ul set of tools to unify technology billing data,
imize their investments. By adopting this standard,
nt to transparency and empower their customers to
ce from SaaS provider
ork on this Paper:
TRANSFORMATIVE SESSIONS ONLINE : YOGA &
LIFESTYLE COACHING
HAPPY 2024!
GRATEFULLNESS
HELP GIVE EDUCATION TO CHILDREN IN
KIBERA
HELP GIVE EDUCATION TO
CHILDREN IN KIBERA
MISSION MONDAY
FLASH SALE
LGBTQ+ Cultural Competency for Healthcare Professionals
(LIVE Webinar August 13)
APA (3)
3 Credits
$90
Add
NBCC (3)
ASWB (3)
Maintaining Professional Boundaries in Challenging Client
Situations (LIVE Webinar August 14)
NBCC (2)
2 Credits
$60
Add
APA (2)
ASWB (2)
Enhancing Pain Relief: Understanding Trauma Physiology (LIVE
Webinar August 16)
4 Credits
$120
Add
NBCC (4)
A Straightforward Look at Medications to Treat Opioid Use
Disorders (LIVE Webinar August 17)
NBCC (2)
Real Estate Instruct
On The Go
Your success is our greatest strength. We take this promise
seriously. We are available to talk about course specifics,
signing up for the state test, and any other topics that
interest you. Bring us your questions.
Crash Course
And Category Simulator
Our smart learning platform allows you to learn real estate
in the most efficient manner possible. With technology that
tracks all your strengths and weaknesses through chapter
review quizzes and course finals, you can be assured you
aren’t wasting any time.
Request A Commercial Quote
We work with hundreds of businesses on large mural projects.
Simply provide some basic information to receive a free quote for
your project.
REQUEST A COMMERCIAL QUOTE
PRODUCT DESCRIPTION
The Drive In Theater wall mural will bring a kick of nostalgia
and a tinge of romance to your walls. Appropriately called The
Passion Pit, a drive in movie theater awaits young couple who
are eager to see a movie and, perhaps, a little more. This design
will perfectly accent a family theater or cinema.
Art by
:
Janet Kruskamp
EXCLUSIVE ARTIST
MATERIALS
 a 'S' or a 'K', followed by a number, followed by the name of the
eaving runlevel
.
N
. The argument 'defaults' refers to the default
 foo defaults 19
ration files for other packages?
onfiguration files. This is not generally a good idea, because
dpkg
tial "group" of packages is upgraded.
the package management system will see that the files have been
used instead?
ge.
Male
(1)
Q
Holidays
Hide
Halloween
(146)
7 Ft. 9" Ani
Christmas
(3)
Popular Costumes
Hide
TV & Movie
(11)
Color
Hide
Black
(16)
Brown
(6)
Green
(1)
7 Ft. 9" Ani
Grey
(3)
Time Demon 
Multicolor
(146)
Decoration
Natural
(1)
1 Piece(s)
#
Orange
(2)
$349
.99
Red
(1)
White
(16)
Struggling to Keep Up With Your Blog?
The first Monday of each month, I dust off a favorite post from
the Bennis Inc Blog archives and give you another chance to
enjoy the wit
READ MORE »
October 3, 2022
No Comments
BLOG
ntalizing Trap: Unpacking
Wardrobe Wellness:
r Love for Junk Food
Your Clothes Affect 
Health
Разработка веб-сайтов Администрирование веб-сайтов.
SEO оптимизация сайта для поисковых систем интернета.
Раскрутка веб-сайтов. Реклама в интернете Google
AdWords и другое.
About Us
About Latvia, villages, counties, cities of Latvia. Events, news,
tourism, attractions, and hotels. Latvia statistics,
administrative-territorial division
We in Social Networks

### [What to work on]
Filter the listing above for the string "from" and copy every matching line.

### [Result for this exercise]
ce from SaaS provider
The first Monday of each month, I dust off a favorite post from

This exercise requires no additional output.